BRIEF
Down to the last line, restate the records below word for word, dropping every image.

[INFORMATION Boundary: Start]

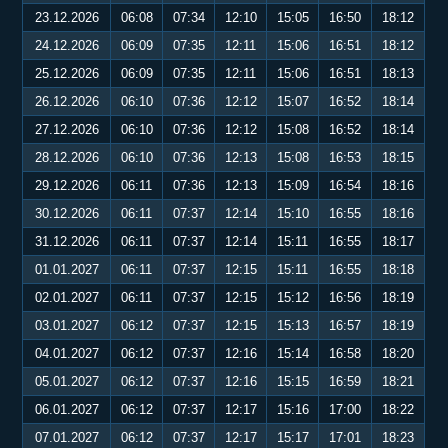
23.12.2026
06:08
07:34
12:10
15:05
16:50
18:12
24.12.2026
06:09
07:35
12:11
15:06
16:51
18:12
25.12.2026
06:09
07:35
12:11
15:06
16:51
18:13
26.12.2026
06:10
07:36
12:12
15:07
16:52
18:14
27.12.2026
06:10
07:36
12:12
15:08
16:52
18:14
28.12.2026
06:10
07:36
12:13
15:08
16:53
18:15
29.12.2026
06:11
07:36
12:13
15:09
16:54
18:16
30.12.2026
06:11
07:37
12:14
15:10
16:55
18:16
31.12.2026
06:11
07:37
12:14
15:11
16:55
18:17
01.01.2027
06:11
07:37
12:15
15:11
16:55
18:18
02.01.2027
06:11
07:37
12:15
15:12
16:56
18:19
03.01.2027
06:12
07:37
12:15
15:13
16:57
18:19
04.01.2027
06:12
07:37
12:16
15:14
16:58
18:20
05.01.2027
06:12
07:37
12:16
15:15
16:59
18:21
06.01.2027
06:12
07:37
12:17
15:16
17:00
18:22
07.01.2027
06:12
07:37
12:17
15:17
17:01
18:23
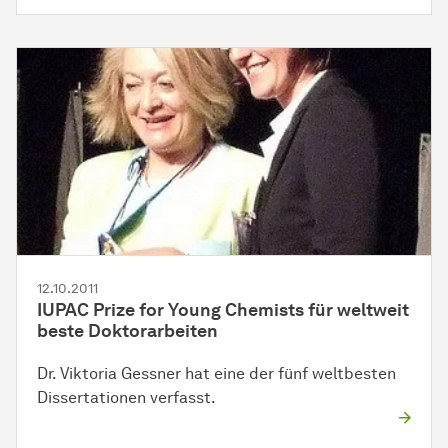
12.10.2011
IUPAC Prize for Young Chemists für weltweit
beste Doktorarbeiten
Dr. Viktoria Gessner hat eine der fünf weltbesten
Dissertationen verfasst.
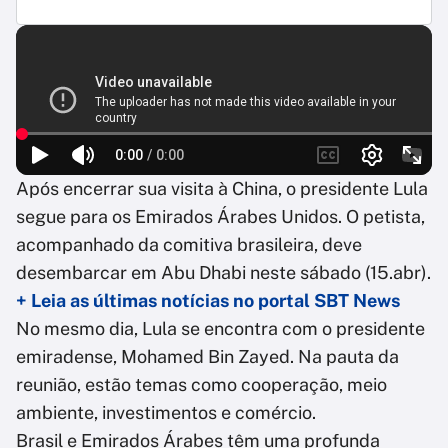
Após encerrar sua visita à China, o presidente Lula
segue para os Emirados Árabes Unidos. O petista,
acompanhado da comitiva brasileira, deve
desembarcar em Abu Dhabi neste sábado (15.abr).
+ Leia as últimas notícias no portal SBT News
No mesmo dia, Lula se encontra com o presidente
emiradense, Mohamed Bin Zayed. Na pauta da
reunião, estão temas como cooperação, meio
ambiente, investimentos e comércio.
Brasil e Emirados Árabes têm uma profunda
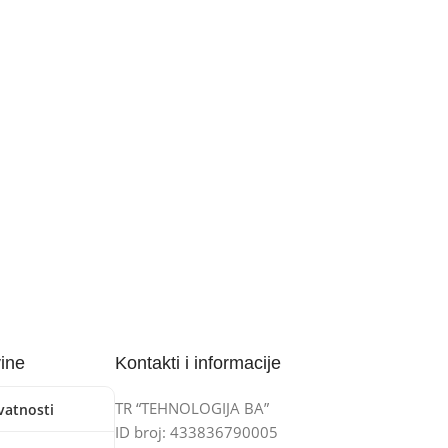
vine
Kontakti i informacije
TR “TEHNOLOGIJA BA”
ivatnosti
ID broj: 433836790005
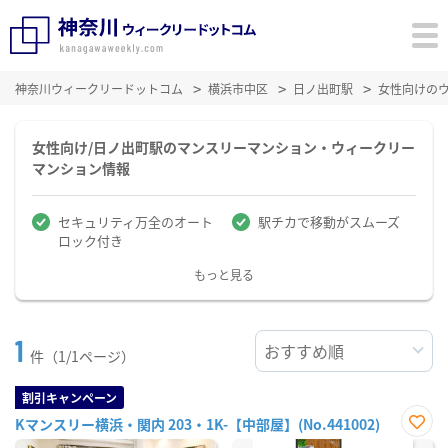
神奈川ウィークリードットコム
横浜市中区
日ノ出町駅
女性向けの
女性向け/日ノ出町駅のマンスリーマンション・ウィークリー
マンション情報
セキュリティ万全のオート
駅チカで移動がスムーズ
ロック付き
もっと見る
1
件（1/1ページ）
割引キャンペーン
Kマンスリー横浜・関内 203・1K-【中部屋】(No.441002)
お気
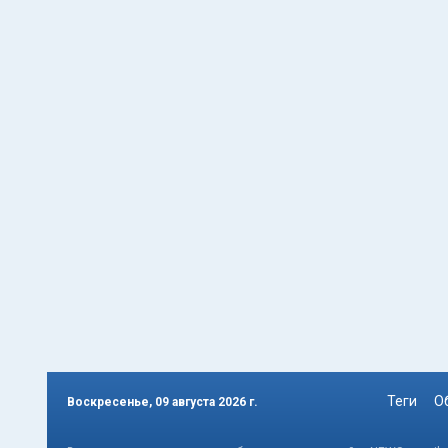
Теги
О
Воскресенье, 09 августа 2026 г.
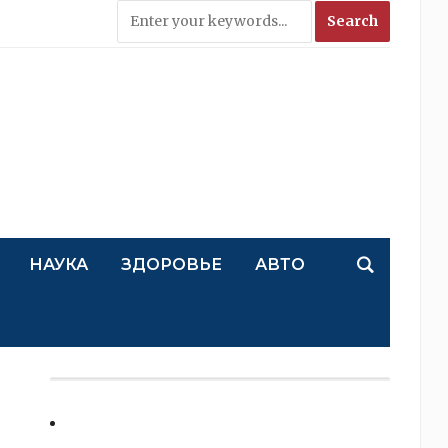
НАУКА
ЗДОРОВЬЕ
АВТО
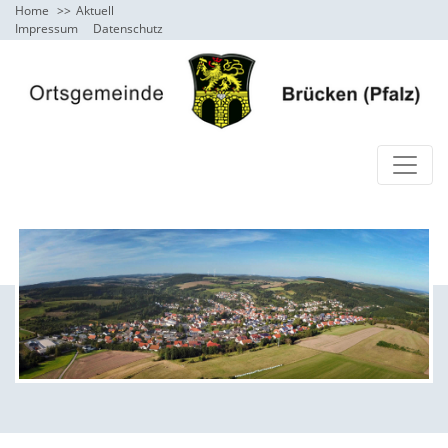
Home
Aktuell
Impressum
Datenschutz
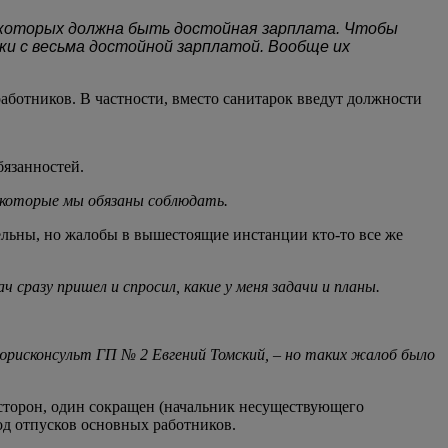
у которых должна быть достойная зарплата. Чтобы
ки с весьма достойной зарплатой. Вообще их
работников. В частности, вместо санитарок введут должности
язанностей.
 которые мы обязаны соблюдать.
ельны, но жалобы в вышестоящие инстанции кто-то все же
 сразу пришел и спросил, какие у меня задачи и планы.
 юрисконсульт ГП № 2 Евгений Томский, – но таких жалоб было
сторон, один сокращен (начальник несуществующего
иод отпусков основных работников.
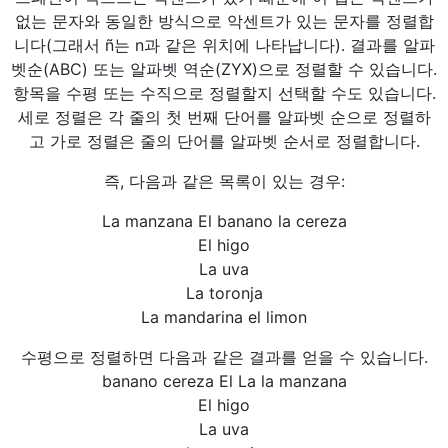
없는 문자와 동일한 방식으로 악센트가 있는 문자를 정렬합
니다(그래서 ñ는 n과 같은 위치에 나타납니다). 결과를 알파
벳순(ABC) 또는 알파벳 역순(ZYX)으로 정렬할 수 있습니다.
항목을 수평 또는 수직으로 정렬할지 선택할 수도 있습니다.
세로 정렬은 각 줄의 첫 번째 단어를 알파벳 순으로 정렬하
고 가로 정렬은 줄의 단어를 알파벳 순서로 정렬합니다.
즉, 다음과 같은 목록이 있는 경우:
La manzana El banano la cereza
El higo
La uva
La toronja
La mandarina el limon
수평으로 정렬하면 다음과 같은 결과를 얻을 수 있습니다.
banano cereza El La la manzana
El higo
La uva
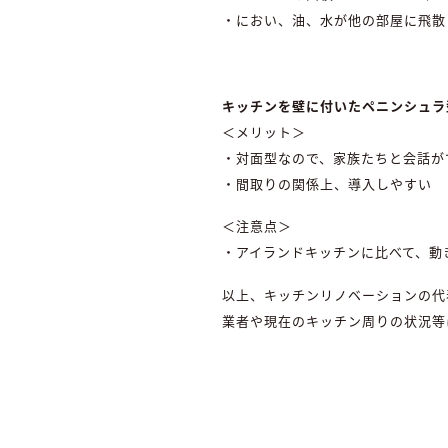
・におい、油、水が他の部屋に飛散
キッチンを壁に付いたペニンシュラ
＜メリット＞
・対面型なので、家族たちと会話が
・間取りの関係上、導入しやすい
＜注意点＞
・アイランドキッチンに比べて、動
以上、キッチンリノベーションの代
業者や現在のキッチン周りの状況等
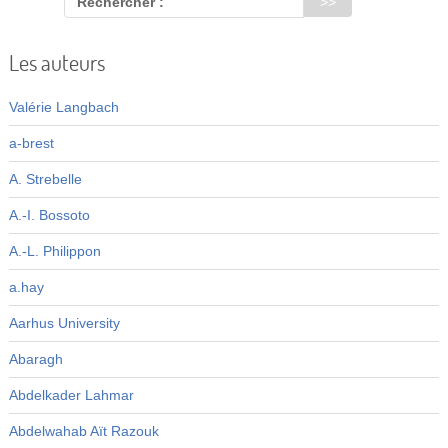
Rechercher :
Les auteurs
Valérie Langbach
a-brest
A. Strebelle
A.-I. Bossoto
A.-L. Philippon
a.hay
Aarhus University
Abaragh
Abdelkader Lahmar
Abdelwahab Aït Razouk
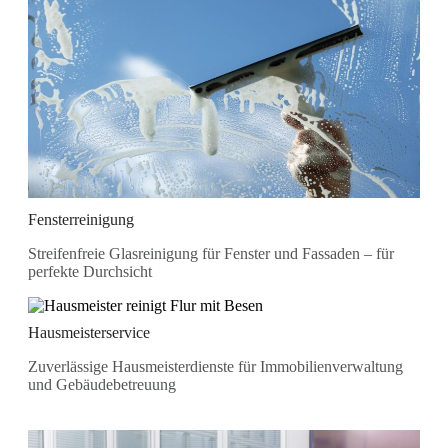
Fensterreinigung
Streifenfreie Glasreinigung für Fenster und Fassaden – für
perfekte Durchsicht
Hausmeisterservice
Zuverlässige Hausmeisterdienste für Immobilienverwaltung
und Gebäudebetreuung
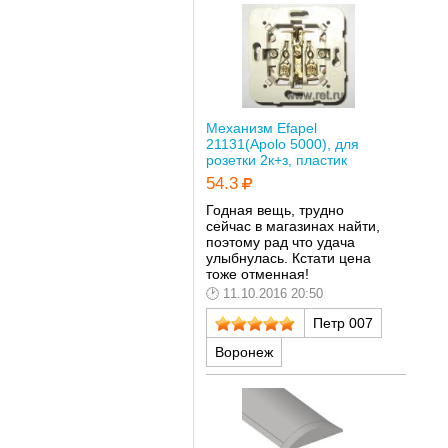
Механизм Efapel
21131(Apolo 5000), для
розетки 2к+з, пластик
54.3
Годная вещь, трудно
сейчас в магазинах найти,
поэтому рад что удача
улыбнулась. Кстати цена
тоже отменная!
11.10.2016 20:50
Петр 007
Воронеж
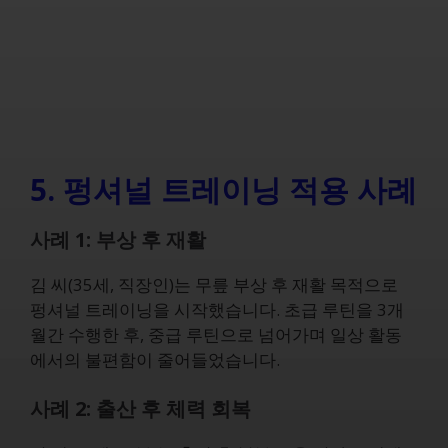
5. 펑셔널 트레이닝 적용 사례
사례 1: 부상 후 재활
김 씨(35세, 직장인)는 무릎 부상 후 재활 목적으로
펑셔널 트레이닝을 시작했습니다. 초급 루틴을 3개
월간 수행한 후, 중급 루틴으로 넘어가며 일상 활동
에서의 불편함이 줄어들었습니다.
사례 2: 출산 후 체력 회복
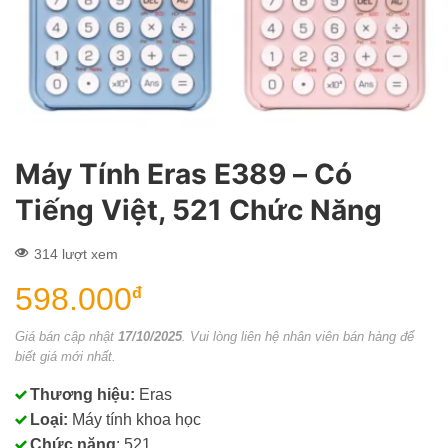
Máy Tính Eras E389 – Có
Tiếng Việt, 521 Chức Năng
314 lượt xem
598.000
đ
Giá bán cập nhật
17/10/2025
. Vui lòng liên hệ nhân viên bán hàng để
biết giá mới nhất.
Thương hiệu:
Eras
Loại:
Máy tính khoa học
Chức năng
: 521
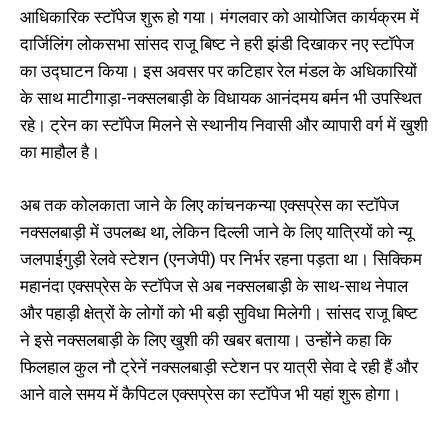
आधिकारिक स्टॉपेज शुरू हो गया। मंगलवार को आयोजित कार्यक्रम में
दार्जिलिंग लोकसभा सांसद राजू बिष्ट ने हरी झंडी दिखाकर नए स्टॉपेज
का उद्घाटन किया। इस अवसर पर कटिहार रेल मंडल के अधिकारियों
के साथ माटीगाड़ा-नक्सलबाड़ी के विधायक आनंदमय बर्मन भी उपस्थित
रहे। ट्रेन का स्टॉपेज मिलने से स्थानीय निवासी और व्यापारी वर्ग में खुशी
का माहौल है।
अब तक कोलकाता जाने के लिए कांचनकन्या एक्सप्रेस का स्टॉपेज
नक्सलबाड़ी में उपलब्ध था, लेकिन दिल्ली जाने के लिए यात्रियों को न्यू
जलपाईगुड़ी रेलवे स्टेशन (एनजेपी) पर निर्भर रहना पड़ता था। सिक्किम
महानंदा एक्सप्रेस के स्टॉपेज से अब नक्सलबाड़ी के साथ-साथ नेपाल
और पहाड़ी क्षेत्रों के लोगों को भी बड़ी सुविधा मिलेगी। सांसद राजू बिष्ट
ने इसे नक्सलबाड़ी के लिए खुशी की खबर बताया। उन्होंने कहा कि
फिलहाल कुल नौ ट्रेनें नक्सलबाड़ी स्टेशन पर यात्री सेवा दे रही हैं और
आने वाले समय में कैपिटल एक्सप्रेस का स्टॉपेज भी यहां शुरू होगा।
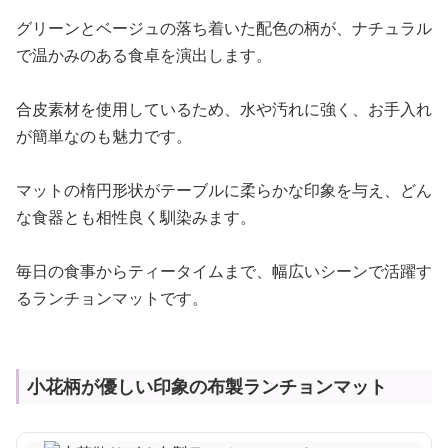
グリーンとベージュの落ち着いた配色の柄が、ナチュラル
で温かみのある食卓を演出します。
合皮素材を使用しているため、水や汚れに強く、お手入れ
が簡単なのも魅力です。
マットの楕円形状がテーブルに柔らかな印象を与え、どん
な食器とも相性良く馴染みます。
毎日の食事からティータイムまで、幅広いシーンで活躍す
るランチョンマットです。
小花柄が優しい印象の布製ランチョンマット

[INFORMATION Boundary: End]

WRITTEN RESPONSE
23.12.2026
06:08
07:34
12:10
15:05
16:50
18:12
24.12.2026
06:09
07:35
12:11
15:06
16:51
18:12
25.12.2026
06:09
07:35
12:11
15:06
16:51
18:13
26.12.2026
06:10
07:36
12:12
15:07
16:52
18:14
27.12.2026
06:10
07:36
12:12
15:08
16:52
18:14
28.12.2026
06:10
07:36
12:13
15:08
16:53
18:15
29.12.2026
06:11
07:36
12:13
15:09
16:54
18:16
30.12.2026
06:11
07:37
12:14
15:10
16:55
18:16
31.12.2026
06:11
07:37
12:14
15:11
16:55
18:17
01.01.2027
06:11
07:37
12:15
15:11
16:55
18:18
02.01.2027
06:11
07:37
12:15
15:12
16:56
18:19
03.01.2027
06:12
07:37
12:15
15:13
16:57
18:19
04.01.2027
06:12
07:37
12:16
15:14
16:58
18:20
05.01.2027
06:12
07:37
12:16
15:15
16:59
18:21
06.01.2027
06:12
07:37
12:17
15:16
17:00
18:22
07.01.2027
06:12
07:37
12:17
15:17
17:01
18:23
12.10.2011
IUPAC Prize for Young Chemists für weltweit
beste Doktorarbeiten
Dr. Viktoria Gessner hat eine der fünf weltbesten
Dissertationen verfasst.
Após encerrar sua visita à China, o presidente Lula
segue para os Emirados Árabes Unidos. O petista,
acompanhado da comitiva brasileira, deve
desembarcar em Abu Dhabi neste sábado (15.abr).
+ Leia as últimas notícias no portal SBT News
No mesmo dia, Lula se encontra com o presidente
emiradense, Mohamed Bin Zayed. Na pauta da
reunião, estão temas como cooperação, meio
ambiente, investimentos e comércio.
Brasil e Emirados Árabes têm uma profunda
vine
Kontakti i informacije
TR “TEHNOLOGIJA BA”
ivatnosti
ID broj: 433836790005
神奈川ウィークリードットコム
横浜市中区
日ノ出町駅
女性向けの
女性向け/日ノ出町駅のマンスリーマンション・ウィークリー
マンション情報
セキュリティ万全のオート
駅チカで移動がスムーズ
ロック付き
もっと見る
1
件（1/1ページ）
割引キャンペーン
Kマンスリー横浜・関内 203・1K-【中部屋】(No.441002)
お気
Теги
О
Воскресенье, 09 августа 2026 г.
НАУКА
ЗДОРОВЬЕ
АВТО
Home
Aktuell
Impressum
Datenschutz
у которых должна быть достойная зарплата. Чтобы
ки с весьма достойной зарплатой. Вообще их
работников. В частности, вместо санитарок введут должности
язанностей.
 которые мы обязаны соблюдать.
ельны, но жалобы в вышестоящие инстанции кто-то все же
 сразу пришел и спросил, какие у меня задачи и планы.
 юрисконсульт ГП № 2 Евгений Томский, – но таких жалоб было
сторон, один сокращен (начальник несуществующего
иод отпусков основных работников.
없는 문자와 동일한 방식으로 악센트가 있는 문자를 정렬합
니다(그래서 ñ는 n과 같은 위치에 나타납니다). 결과를 알파
벳순(ABC) 또는 알파벳 역순(ZYX)으로 정렬할 수 있습니다.
항목을 수평 또는 수직으로 정렬할지 선택할 수도 있습니다.
세로 정렬은 각 줄의 첫 번째 단어를 알파벳 순으로 정렬하
고 가로 정렬은 줄의 단어를 알파벳 순서로 정렬합니다.
즉, 다음과 같은 목록이 있는 경우:
La manzana El banano la cereza
El higo
La uva
La toronja
La mandarina el limon
수평으로 정렬하면 다음과 같은 결과를 얻을 수 있습니다.
banano cereza El La la manzana
El higo
La uva
・におい、油、水が他の部屋に飛散
キッチンを壁に付いたペニンシュラ
＜メリット＞
・対面型なので、家族たちと会話が
・間取りの関係上、導入しやすい
＜注意点＞
・アイランドキッチンに比べて、動
以上、キッチンリノベーションの代
業者や現在のキッチン周りの状況等
Rechercher :
Les auteurs
Valérie Langbach
a-brest
A. Strebelle
A.-I. Bossoto
A.-L. Philippon
a.hay
Aarhus University
Abaragh
Abdelkader Lahmar
Abdelwahab Aït Razouk
Fensterreinigung
Streifenfreie Glasreinigung für Fenster und Fassaden – für
perfekte Durchsicht
Hausmeisterservice
Zuverlässige Hausmeisterdienste für Immobilienverwaltung
und Gebäudebetreuung
Механизм Efapel
21131(Apolo 5000), для
розетки 2к+з, пластик
54.3
Годная вещь, трудно
сейчас в магазинах найти,
поэтому рад что удача
улыбнулась. Кстати цена
тоже отменная!
11.10.2016 20:50
Петр 007
Воронеж
5. 펑셔널 트레이닝 적용 사례
사례 1: 부상 후 재활
김 씨(35세, 직장인)는 무릎 부상 후 재활 목적으로
펑셔널 트레이닝을 시작했습니다. 초급 루틴을 3개
월간 수행한 후, 중급 루틴으로 넘어가며 일상 활동
에서의 불편함이 줄어들었습니다.
사례 2: 출산 후 체력 회복
Máy Tính Eras E389 – Có
Tiếng Việt, 521 Chức Năng
314 lượt xem
598.000
đ
Giá bán cập nhật
17/10/2025
. Vui lòng liên hệ nhân viên bán hàng để
biết giá mới nhất.
Thương hiệu:
Eras
Loại:
Máy tính khoa học
Chức năng
: 521
आधिकारिक स्टॉपेज शुरू हो गया। मंगलवार को आयोजित कार्यक्रम में
दार्जिलिंग लोकसभा सांसद राजू बिष्ट ने हरी झंडी दिखाकर नए स्टॉपेज
का उद्घाटन किया। इस अवसर पर कटिहार रेल मंडल के अधिकारियों
के साथ माटीगाड़ा-नक्सलबाड़ी के विधायक आनंदमय बर्मन भी उपस्थित
रहे। ट्रेन का स्टॉपेज मिलने से स्थानीय निवासी और व्यापारी वर्ग में खुशी
का माहौल है।
अब तक कोलकाता जाने के लिए कांचनकन्या एक्सप्रेस का स्टॉपेज
नक्सलबाड़ी में उपलब्ध था, लेकिन दिल्ली जाने के लिए यात्रियों को न्यू
जलपाईगुड़ी रेलवे स्टेशन (एनजेपी) पर निर्भर रहना पड़ता था। सिक्किम
महानंदा एक्सप्रेस के स्टॉपेज से अब नक्सलबाड़ी के साथ-साथ नेपाल
और पहाड़ी क्षेत्रों के लोगों को भी बड़ी सुविधा मिलेगी। सांसद राजू बिष्ट
ने इसे नक्सलबाड़ी के लिए खुशी की खबर बताया। उन्होंने कहा कि
फिलहाल कुल नौ ट्रेनें नक्सलबाड़ी स्टेशन पर यात्री सेवा दे रही हैं और
आने वाले समय में कैपिटल एक्सप्रेस का स्टॉपेज भी यहां शुरू होगा।
グリーンとベージュの落ち着いた配色の柄が、ナチュラル
で温かみのある食卓を演出します。
合皮素材を使用しているため、水や汚れに強く、お手入れ
が簡単なのも魅力です。
マットの楕円形状がテーブルに柔らかな印象を与え、どん
な食器とも相性良く馴染みます。
毎日の食事からティータイムまで、幅広いシーンで活躍す
るランチョンマットです。
小花柄が優しい印象の布製ランチョンマット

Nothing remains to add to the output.